**Problem to work on**
Repeat exactly the lines below, from the line containing "imprint (612, 680)" through the last line, both included. Leave out any pictures.

*** Record set ***

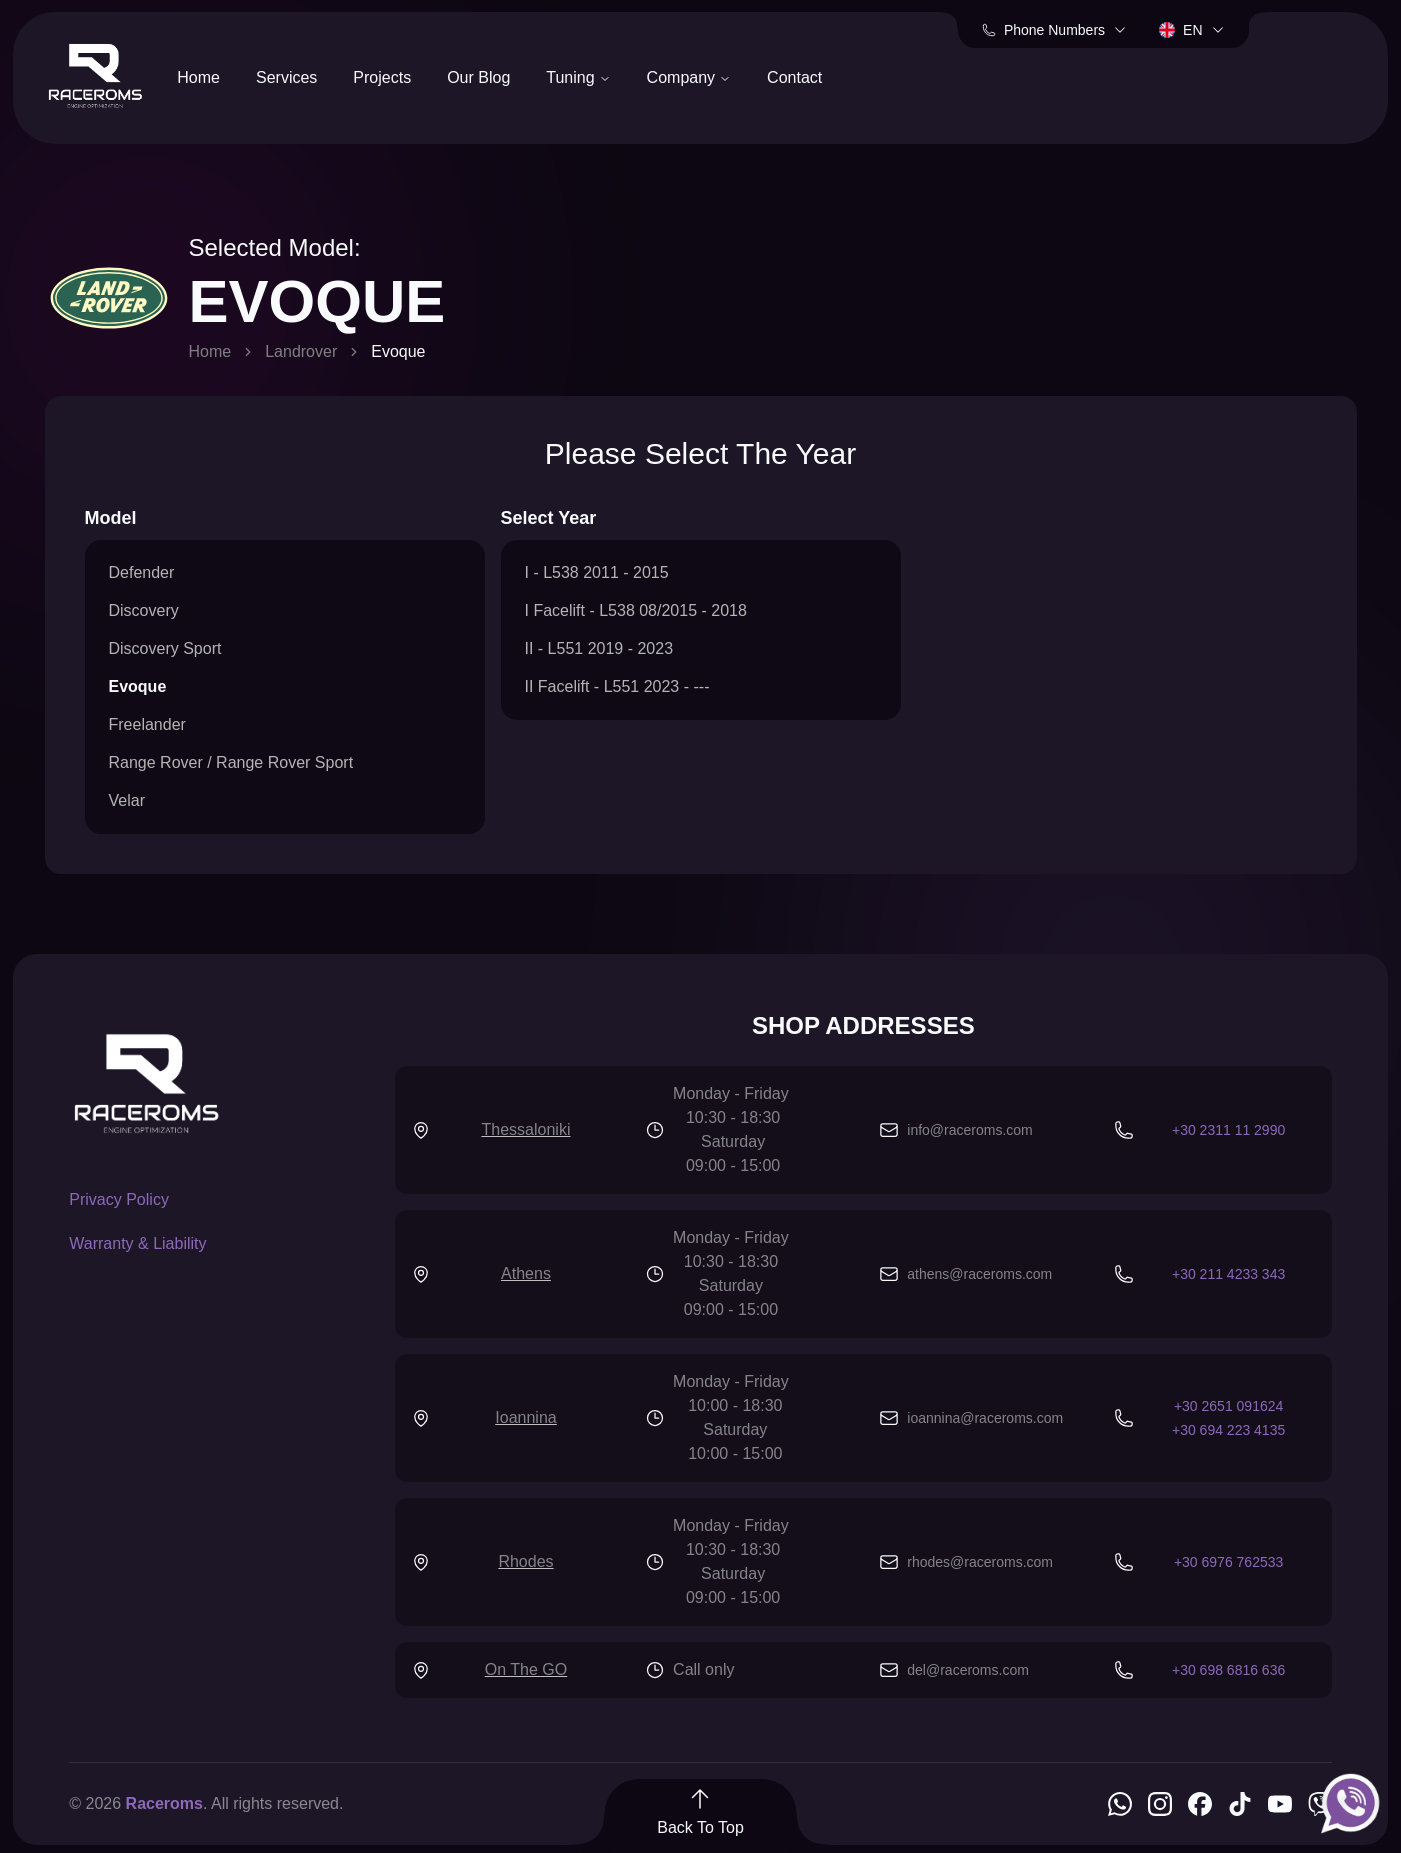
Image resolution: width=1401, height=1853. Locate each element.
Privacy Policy (119, 1199)
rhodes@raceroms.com (980, 1562)
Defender (142, 572)
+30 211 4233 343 (1228, 1274)
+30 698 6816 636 (1228, 1670)
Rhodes (525, 1561)
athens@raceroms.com (979, 1274)
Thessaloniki (526, 1129)
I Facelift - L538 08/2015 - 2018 (636, 610)
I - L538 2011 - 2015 (597, 572)
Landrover (301, 351)
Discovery (144, 610)
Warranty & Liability (137, 1243)
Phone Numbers (1054, 30)
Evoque (138, 686)
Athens (526, 1273)
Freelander (147, 724)
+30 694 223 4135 (1228, 1430)
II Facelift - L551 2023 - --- (617, 686)
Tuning (578, 77)
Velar (127, 800)
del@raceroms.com (968, 1670)
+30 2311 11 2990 (1228, 1130)
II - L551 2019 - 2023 (599, 648)
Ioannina (525, 1417)
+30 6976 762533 (1228, 1562)
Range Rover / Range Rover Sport (231, 762)
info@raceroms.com (969, 1130)
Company (689, 77)
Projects (382, 77)
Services (286, 77)
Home (198, 77)
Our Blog (478, 77)
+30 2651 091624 (1228, 1406)
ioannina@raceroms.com (985, 1418)
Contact (794, 77)
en (1191, 30)
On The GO (526, 1669)
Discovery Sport (165, 648)
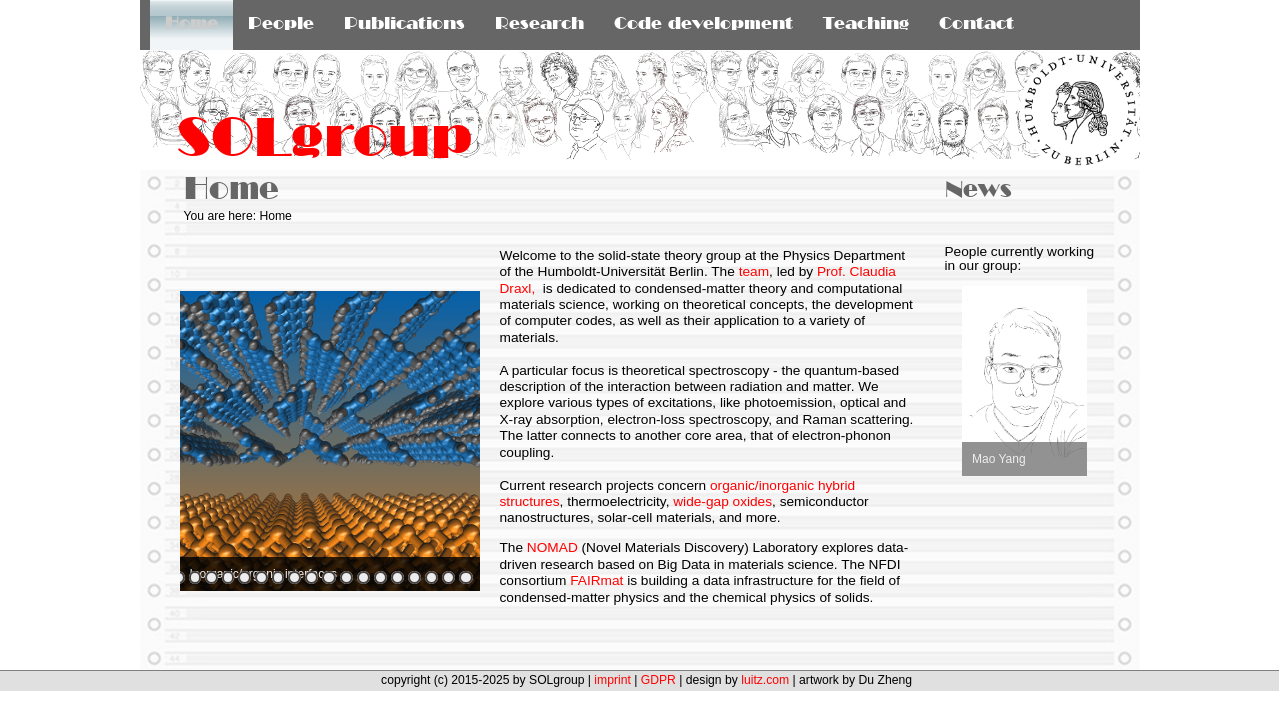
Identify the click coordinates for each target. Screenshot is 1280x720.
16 (397, 577)
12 (328, 577)
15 (380, 577)
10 (294, 577)
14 (363, 577)
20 (465, 577)
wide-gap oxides (722, 501)
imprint (612, 680)
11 (311, 577)
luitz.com (765, 680)
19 (448, 577)
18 (431, 577)
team (754, 271)
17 (414, 577)
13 (346, 577)
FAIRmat (596, 580)
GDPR (658, 680)
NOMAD (552, 547)
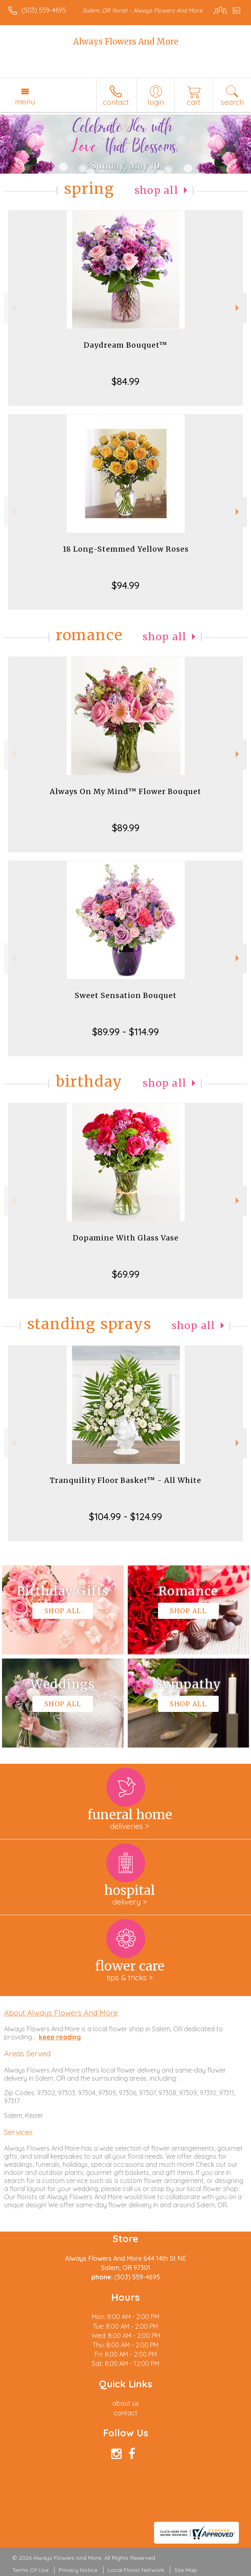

*** End of Record set ***

**Response to the task**
imprint (612, 680)
11 (311, 577)
luitz.com (765, 680)
19 (448, 577)
18 (431, 577)
team (754, 271)
17 (414, 577)
13 (346, 577)
FAIRmat (596, 580)
GDPR (658, 680)
NOMAD (552, 547)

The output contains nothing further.